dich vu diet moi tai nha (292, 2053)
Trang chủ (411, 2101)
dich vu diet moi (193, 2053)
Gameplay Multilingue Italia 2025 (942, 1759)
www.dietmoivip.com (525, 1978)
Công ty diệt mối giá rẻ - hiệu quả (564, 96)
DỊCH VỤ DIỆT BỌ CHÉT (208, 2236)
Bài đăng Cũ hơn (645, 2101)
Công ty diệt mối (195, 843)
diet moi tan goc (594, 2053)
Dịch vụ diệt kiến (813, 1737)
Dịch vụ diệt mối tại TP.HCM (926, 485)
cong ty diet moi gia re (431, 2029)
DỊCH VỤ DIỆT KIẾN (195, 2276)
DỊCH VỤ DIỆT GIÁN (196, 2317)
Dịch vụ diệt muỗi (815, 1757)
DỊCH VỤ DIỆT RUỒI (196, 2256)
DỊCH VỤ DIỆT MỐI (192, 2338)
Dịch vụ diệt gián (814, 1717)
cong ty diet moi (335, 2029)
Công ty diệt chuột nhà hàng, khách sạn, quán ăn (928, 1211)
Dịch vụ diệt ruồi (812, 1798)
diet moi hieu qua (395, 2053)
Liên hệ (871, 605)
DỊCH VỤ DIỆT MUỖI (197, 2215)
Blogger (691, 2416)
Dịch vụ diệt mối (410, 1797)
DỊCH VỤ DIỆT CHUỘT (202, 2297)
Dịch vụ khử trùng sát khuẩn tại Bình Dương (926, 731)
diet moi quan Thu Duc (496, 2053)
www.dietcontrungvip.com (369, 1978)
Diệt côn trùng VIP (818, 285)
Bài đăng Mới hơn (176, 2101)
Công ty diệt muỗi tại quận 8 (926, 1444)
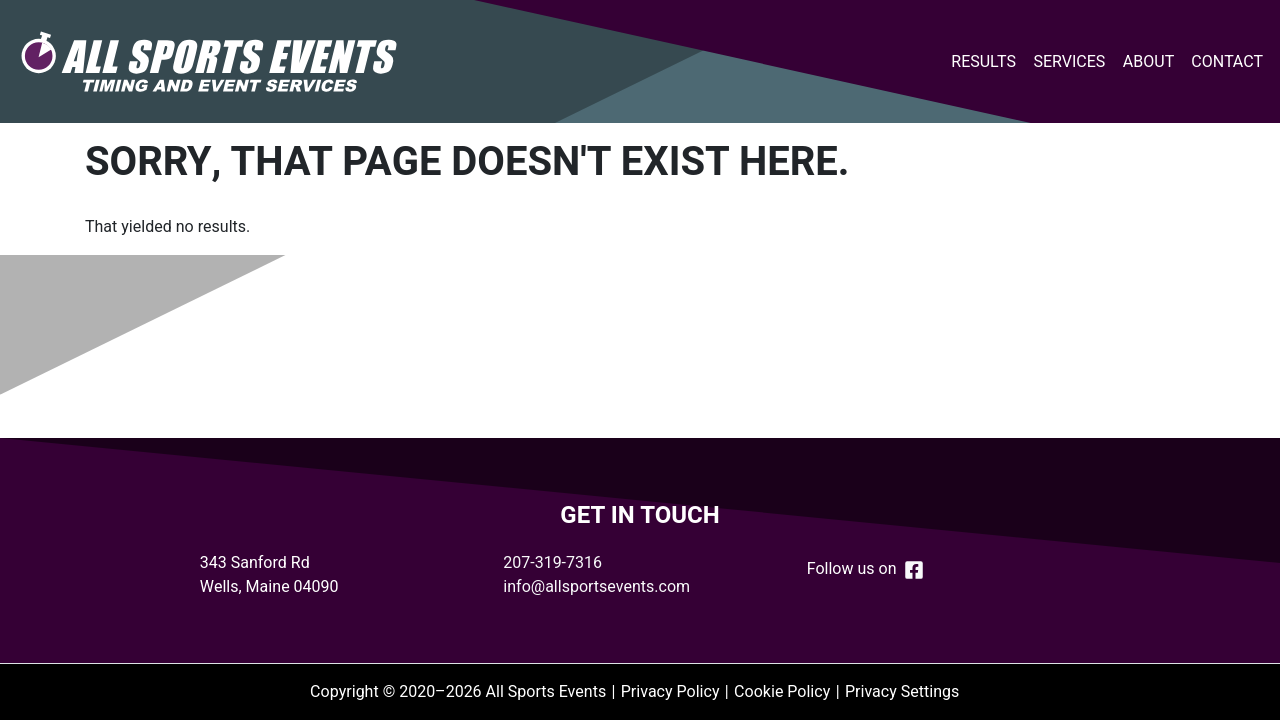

===============

● **What you will do**
Every line from the one holding "diet moi quan Thu Duc (496, 2053)" through the end of the records above must be reproduced verbatim, pictures excepted.

● **Answer to the problem**
diet moi quan Thu Duc (496, 2053)
www.dietcontrungvip.com (369, 1978)
Diệt côn trùng VIP (818, 285)
Bài đăng Mới hơn (176, 2101)
Công ty diệt muỗi tại quận 8 (926, 1444)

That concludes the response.